### Task statement
Apart from the images, repeat the data below exactly as written.

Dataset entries
-*-

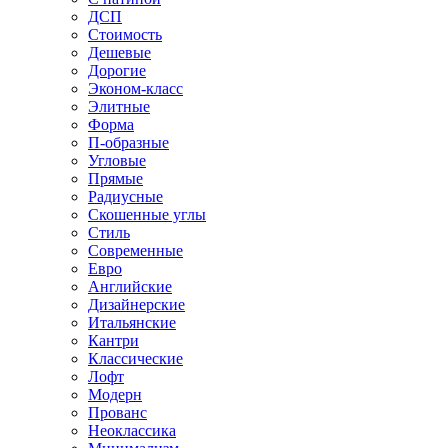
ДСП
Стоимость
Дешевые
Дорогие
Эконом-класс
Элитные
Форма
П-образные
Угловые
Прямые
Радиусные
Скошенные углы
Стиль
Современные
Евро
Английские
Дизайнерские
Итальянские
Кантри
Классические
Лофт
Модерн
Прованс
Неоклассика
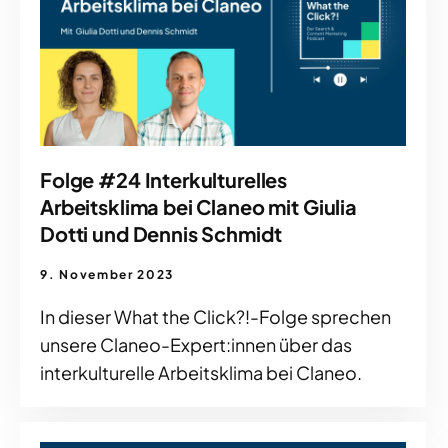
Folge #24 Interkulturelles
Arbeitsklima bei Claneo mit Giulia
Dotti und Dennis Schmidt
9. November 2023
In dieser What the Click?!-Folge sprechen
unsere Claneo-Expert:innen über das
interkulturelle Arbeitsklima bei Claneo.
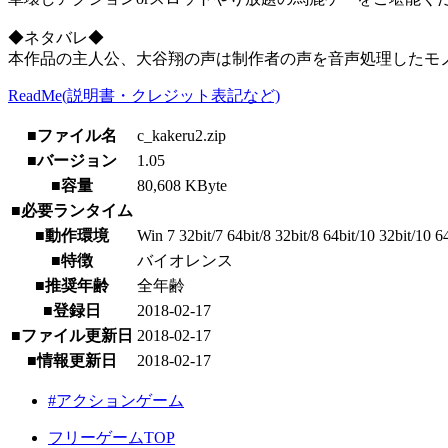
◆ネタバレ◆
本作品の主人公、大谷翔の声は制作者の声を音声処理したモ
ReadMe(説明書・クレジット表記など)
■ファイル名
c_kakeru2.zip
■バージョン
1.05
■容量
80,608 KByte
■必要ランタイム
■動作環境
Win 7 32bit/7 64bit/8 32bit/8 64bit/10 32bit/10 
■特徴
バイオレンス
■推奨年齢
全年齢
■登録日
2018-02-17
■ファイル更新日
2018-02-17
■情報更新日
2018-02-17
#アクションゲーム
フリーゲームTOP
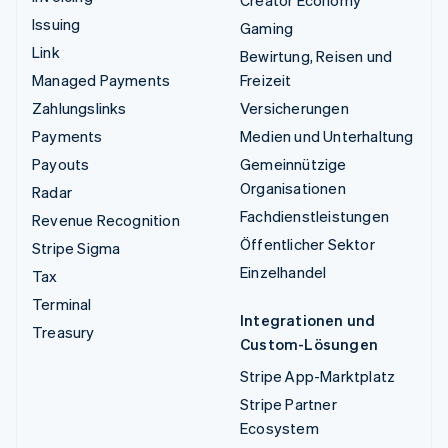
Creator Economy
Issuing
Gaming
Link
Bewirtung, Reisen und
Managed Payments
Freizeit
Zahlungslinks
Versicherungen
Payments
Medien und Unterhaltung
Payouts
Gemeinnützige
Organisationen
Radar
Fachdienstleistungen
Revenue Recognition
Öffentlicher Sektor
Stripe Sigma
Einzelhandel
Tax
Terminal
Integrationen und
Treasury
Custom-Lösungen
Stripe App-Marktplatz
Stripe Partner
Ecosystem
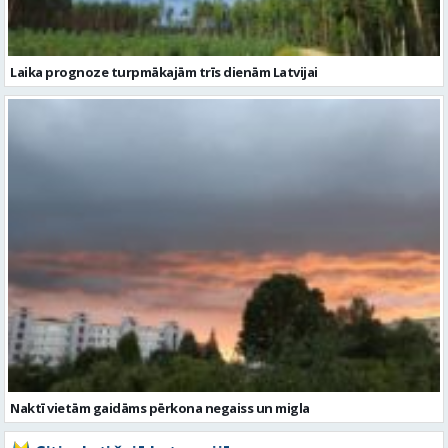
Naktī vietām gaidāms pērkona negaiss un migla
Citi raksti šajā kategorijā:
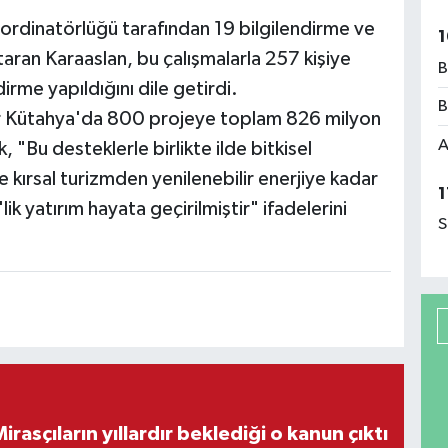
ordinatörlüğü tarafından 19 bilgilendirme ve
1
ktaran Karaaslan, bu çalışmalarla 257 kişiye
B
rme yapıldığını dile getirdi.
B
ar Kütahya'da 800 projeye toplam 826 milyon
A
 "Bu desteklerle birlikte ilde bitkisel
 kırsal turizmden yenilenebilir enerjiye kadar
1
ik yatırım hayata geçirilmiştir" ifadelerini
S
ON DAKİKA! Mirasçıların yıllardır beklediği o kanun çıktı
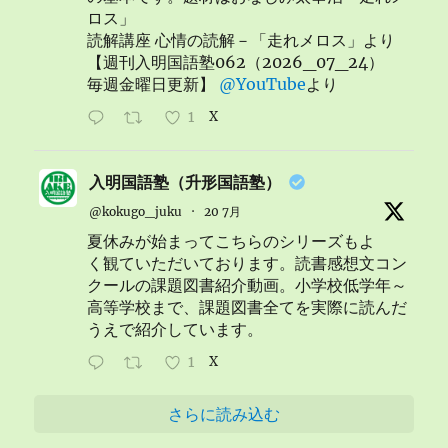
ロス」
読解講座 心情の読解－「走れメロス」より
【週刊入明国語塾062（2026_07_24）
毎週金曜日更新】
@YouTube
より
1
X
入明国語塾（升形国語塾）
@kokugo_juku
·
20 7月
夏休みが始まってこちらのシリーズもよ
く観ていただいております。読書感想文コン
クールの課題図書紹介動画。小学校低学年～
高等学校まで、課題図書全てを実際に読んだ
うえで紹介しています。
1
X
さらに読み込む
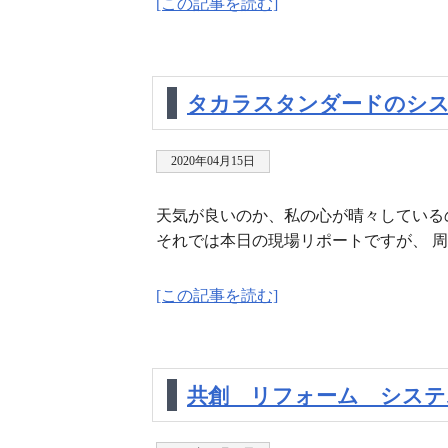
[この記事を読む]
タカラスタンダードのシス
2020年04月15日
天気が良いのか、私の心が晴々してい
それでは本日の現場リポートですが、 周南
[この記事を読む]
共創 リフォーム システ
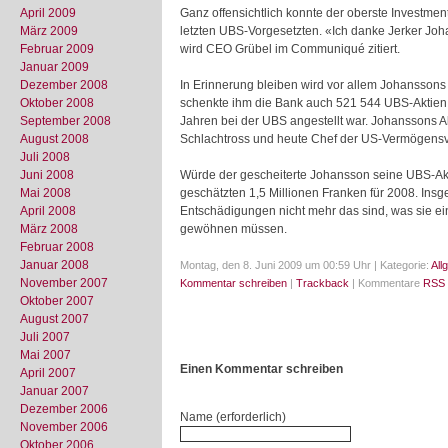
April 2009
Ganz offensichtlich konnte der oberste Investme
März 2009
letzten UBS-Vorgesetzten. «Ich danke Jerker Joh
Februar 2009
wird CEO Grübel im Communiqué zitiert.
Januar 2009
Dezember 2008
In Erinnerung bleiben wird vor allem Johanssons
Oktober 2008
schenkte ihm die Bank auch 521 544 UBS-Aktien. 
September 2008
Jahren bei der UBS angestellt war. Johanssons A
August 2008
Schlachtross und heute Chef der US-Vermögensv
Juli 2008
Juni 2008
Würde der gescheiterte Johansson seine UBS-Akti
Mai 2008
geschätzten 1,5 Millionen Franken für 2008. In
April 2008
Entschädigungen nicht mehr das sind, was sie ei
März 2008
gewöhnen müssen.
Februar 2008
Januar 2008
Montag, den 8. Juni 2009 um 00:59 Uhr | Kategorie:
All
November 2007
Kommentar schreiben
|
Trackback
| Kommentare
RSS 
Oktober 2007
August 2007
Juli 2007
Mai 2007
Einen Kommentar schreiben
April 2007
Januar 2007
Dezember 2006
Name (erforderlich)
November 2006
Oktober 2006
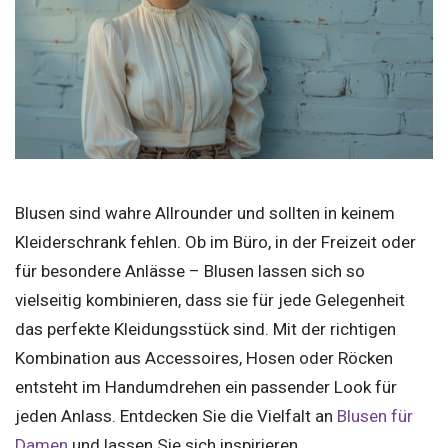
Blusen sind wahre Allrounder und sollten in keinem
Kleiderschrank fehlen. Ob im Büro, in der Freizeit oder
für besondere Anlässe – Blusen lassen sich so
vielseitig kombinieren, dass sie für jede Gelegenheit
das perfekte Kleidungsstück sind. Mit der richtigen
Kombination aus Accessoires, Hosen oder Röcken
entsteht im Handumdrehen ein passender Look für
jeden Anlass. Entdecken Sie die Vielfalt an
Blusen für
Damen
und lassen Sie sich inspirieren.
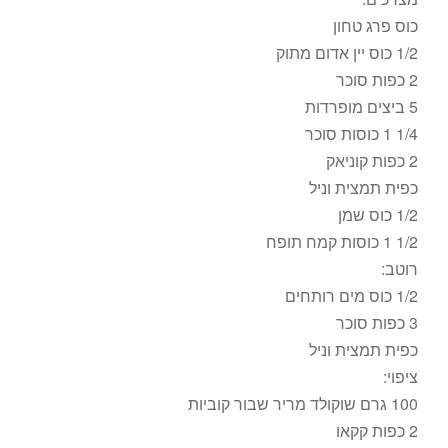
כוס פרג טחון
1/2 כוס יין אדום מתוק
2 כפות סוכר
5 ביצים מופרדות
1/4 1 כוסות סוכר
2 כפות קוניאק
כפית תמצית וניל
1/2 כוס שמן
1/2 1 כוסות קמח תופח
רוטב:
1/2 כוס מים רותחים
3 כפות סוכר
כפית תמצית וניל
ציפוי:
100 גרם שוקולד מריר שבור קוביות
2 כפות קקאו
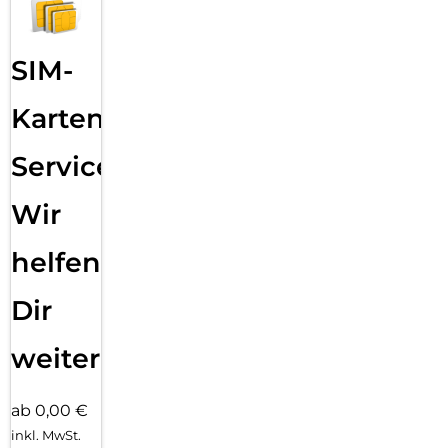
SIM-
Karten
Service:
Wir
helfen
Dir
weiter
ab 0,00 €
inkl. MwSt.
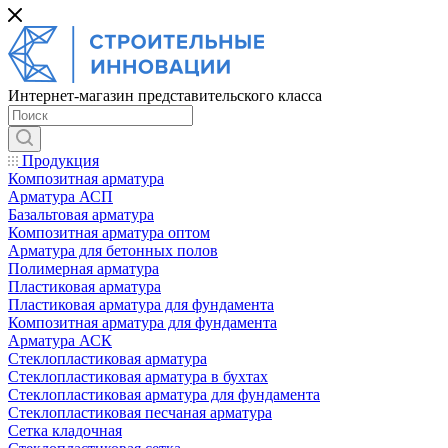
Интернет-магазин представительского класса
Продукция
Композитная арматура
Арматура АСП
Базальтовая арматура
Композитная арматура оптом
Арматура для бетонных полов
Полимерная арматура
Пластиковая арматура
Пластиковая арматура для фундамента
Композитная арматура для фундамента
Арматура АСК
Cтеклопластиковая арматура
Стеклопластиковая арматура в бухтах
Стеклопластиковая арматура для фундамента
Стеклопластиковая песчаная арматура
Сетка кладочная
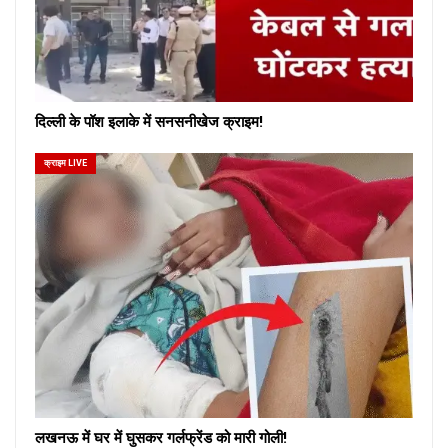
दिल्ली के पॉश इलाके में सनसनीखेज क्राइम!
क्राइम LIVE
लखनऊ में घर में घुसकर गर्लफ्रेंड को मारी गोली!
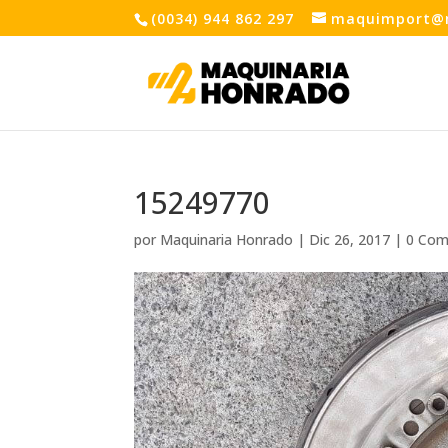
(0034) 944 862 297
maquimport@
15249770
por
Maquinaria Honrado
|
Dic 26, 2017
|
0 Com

-*-

### Your solution
ДСП
Стоимость
Дешевые
Дорогие
Эконом-класс
Элитные
Форма
П-образные
Угловые
Прямые
Радиусные
Скошенные углы
Стиль
Современные
Евро
Английские
Дизайнерские
Итальянские
Кантри
Классические
Лофт
Модерн
Прованс
Неоклассика
Folge #24 Interkulturelles
Arbeitsklima bei Claneo mit Giulia
Dotti und Dennis Schmidt
9. November 2023
In dieser What the Click?!-Folge sprechen
unsere Claneo-Expert:innen über das
interkulturelle Arbeitsklima bei Claneo.
◆ネタバレ◆
本作品の主人公、大谷翔の声は制作者の声を音声処理したモ
ReadMe(説明書・クレジット表記など)
■ファイル名
c_kakeru2.zip
■バージョン
1.05
■容量
80,608 KByte
■必要ランタイム
■動作環境
Win 7 32bit/7 64bit/8 32bit/8 64bit/10 32bit/10 
■特徴
バイオレンス
■推奨年齢
全年齢
■登録日
2018-02-17
■ファイル更新日
2018-02-17
■情報更新日
2018-02-17
#アクションゲーム
フリーゲームTOP
Creator Economy
Issuing
Gaming
Link
Bewirtung, Reisen und
Managed Payments
Freizeit
Zahlungslinks
Versicherungen
Payments
Medien und Unterhaltung
Payouts
Gemeinnützige
Organisationen
Radar
Fachdienstleistungen
Revenue Recognition
Öffentlicher Sektor
Stripe Sigma
Einzelhandel
Tax
Terminal
Integrationen und
Treasury
Custom-Lösungen
Stripe App-Marktplatz
Stripe Partner
Ecosystem
Naktī vietām gaidāms pērkona negaiss un migla
Citi raksti šajā kategorijā:
ordinatörlüğü tarafından 19 bilgilendirme ve
1
ktaran Karaaslan, bu çalışmalarla 257 kişiye
B
rme yapıldığını dile getirdi.
B
ar Kütahya'da 800 projeye toplam 826 milyon
A
 "Bu desteklerle birlikte ilde bitkisel
 kırsal turizmden yenilenebilir enerjiye kadar
1
ik yatırım hayata geçirilmiştir" ifadelerini
S
ON DAKİKA! Mirasçıların yıllardır beklediği o kanun çıktı
ロス」
読解講座 心情の読解－「走れメロス」より
【週刊入明国語塾062（2026_07_24）
毎週金曜日更新】
@YouTube
より
1
X
入明国語塾（升形国語塾）
@kokugo_juku
·
20 7月
夏休みが始まってこちらのシリーズもよ
く観ていただいております。読書感想文コン
クールの課題図書紹介動画。小学校低学年～
高等学校まで、課題図書全てを実際に読んだ
うえで紹介しています。
1
X
さらに読み込む
[この記事を読む]
タカラスタンダードのシス
2020年04月15日
天気が良いのか、私の心が晴々してい
それでは本日の現場リポートですが、 周南
[この記事を読む]
共創 リフォーム システ
April 2009
Ganz offensichtlich konnte der oberste Investme
März 2009
letzten UBS-Vorgesetzten. «Ich danke Jerker Joh
Februar 2009
wird CEO Grübel im Communiqué zitiert.
Januar 2009
Dezember 2008
In Erinnerung bleiben wird vor allem Johanssons
Oktober 2008
schenkte ihm die Bank auch 521 544 UBS-Aktien. 
September 2008
Jahren bei der UBS angestellt war. Johanssons A
August 2008
Schlachtross und heute Chef der US-Vermögensv
Juli 2008
Juni 2008
Würde der gescheiterte Johansson seine UBS-Akti
Mai 2008
geschätzten 1,5 Millionen Franken für 2008. In
April 2008
Entschädigungen nicht mehr das sind, was sie ei
März 2008
gewöhnen müssen.
Februar 2008
Januar 2008
Montag, den 8. Juni 2009 um 00:59 Uhr | Kategorie:
All
November 2007
Kommentar schreiben
|
Trackback
| Kommentare
RSS 
Oktober 2007
August 2007
Juli 2007
Mai 2007
Einen Kommentar schreiben
April 2007
Januar 2007
Dezember 2006
Name (erforderlich)
November 2006
Oktober 2006
Blusen sind wahre Allrounder und sollten in keinem
Kleiderschrank fehlen. Ob im Büro, in der Freizeit oder
für besondere Anlässe – Blusen lassen sich so
vielseitig kombinieren, dass sie für jede Gelegenheit
das perfekte Kleidungsstück sind. Mit der richtigen
Kombination aus Accessoires, Hosen oder Röcken
entsteht im Handumdrehen ein passender Look für
jeden Anlass. Entdecken Sie die Vielfalt an
Blusen für
Damen
und lassen Sie sich inspirieren.
כוס פרג טחון
1/2 כוס יין אדום מתוק
2 כפות סוכר
5 ביצים מופרדות
1/4 1 כוסות סוכר
2 כפות קוניאק
כפית תמצית וניל
1/2 כוס שמן
1/2 1 כוסות קמח תופח
רוטב:
1/2 כוס מים רותחים
3 כפות סוכר
כפית תמצית וניל
ציפוי:
100 גרם שוקולד מריר שבור קוביות
2 כפות קקאו
SIM-
Karten
Service:
Wir
helfen
Dir
weiter
ab 0,00 €
inkl. MwSt.
Интернет-магазин представительского класса
Продукция
Композитная арматура
Арматура АСП
Базальтовая арматура
Композитная арматура оптом
Арматура для бетонных полов
Полимерная арматура
Пластиковая арматура
Пластиковая арматура для фундамента
Композитная арматура для фундамента
Арматура АСК
Cтеклопластиковая арматура
Стеклопластиковая арматура в бухтах
Стеклопластиковая арматура для фундамента
Стеклопластиковая песчаная арматура
Сетка кладочная
दिल्ली के पॉश इलाके में सनसनीखेज क्राइम!
क्राइम LIVE
लखनऊ में घर में घुसकर गर्लफ्रेंड को मारी गोली!
(0034) 944 862 297
maquimport@
15249770
por
Maquinaria Honrado
|
Dic 26, 2017
|
0 Com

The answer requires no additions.